A Burton hotel remains only partially open after two people who had stayed at the hotel were later diagnosed with legionnaires’ disease.
The Three Queens Hotel and Lodge, in Bridge Street, was temporarily closed on October 6 on the advice of health professionals from Public Health England (PHE) in the West Midlands, East Staffordshire Borough Council and Staffordshire County Council.
The move followed lab tests showing legionella pneumophila bacteria present in water samples taken from hotel plumbing, and two separate, confirmed cases of legionnaires’ disease in former hotel guests.
Dr Musarrat Afza, consultant with PHE West Midlands Health Protection Team, said: “Isolated cases of legionella infection are reported to us on a regular basis and investigated as a matter of routine.
“Following the second case of confirmed legionnaires’ disease with a link to the hotel, we liaised with colleagues in the local Environmental Health team to carry out testing of water systems at the hotel and on discovering legionella, management implemented public health advice to minimise exposure to guests and staff, and closed areas where the bacteria had been detected immediately, and soon after the decision was made to close the hotel completely to allow a full assessment of the water systems and remedial work.
“Members of the Environmental Health team have been testing throughout the process to assess when the various hotel buildings could reopen.”
Two people, who had stayed at the hotel earlier this year, were diagnosed with legionnaires’ disease. The first person was from Nottingham and was diagnosed in January. The second, from Bridlington, Yorkshire, was diagnosed in September and was seriously ill as a result.
She was found to have double pneumonia and spent three weeks in hospital hooked up to a drip and on constant oxygen. When she returned home she was still bed-bound and struggling to breathe.
Malcolm Novell, general manager of The Three Queens Hotel and Lodge, said: “The health and wellbeing of our guests and staff members is of the utmost importance, so we have been working closely with public health professionals from East Staffordshire Borough Council and Public Health England and taking remedial action.

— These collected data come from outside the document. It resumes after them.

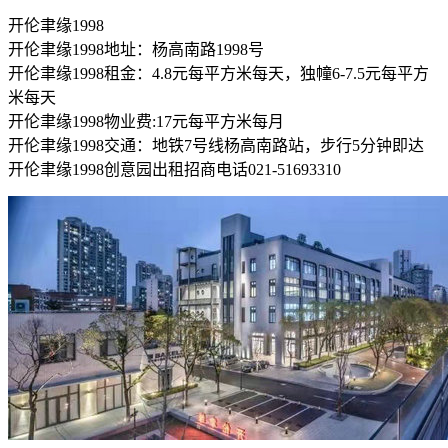
开伦聿缘1998
开伦聿缘1998地址：杨高南路1998号
开伦聿缘1998租金：4.8元每平方米每天，独幢6-7.5元每平方
米每天
开伦聿缘1998物业费:17元每平方米每月
开伦聿缘1998交通：地铁7号线杨高南路站，步行5分钟即达
开伦聿缘1998创意园出租招商电话021-51693310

“Once work on our water systems is complete and satisfactory test results have been received from health professionals, we will reopen fully to the public.”
On temporary closure of the hotel, management contacted guests to explain the situation, and notified people who had stayed at the hotel two weeks prior to closure to advise them to make contact if they experienced any symptoms of legionnaires’ disease. It is important to note that legionnaires’ disease cannot be passed from person to person.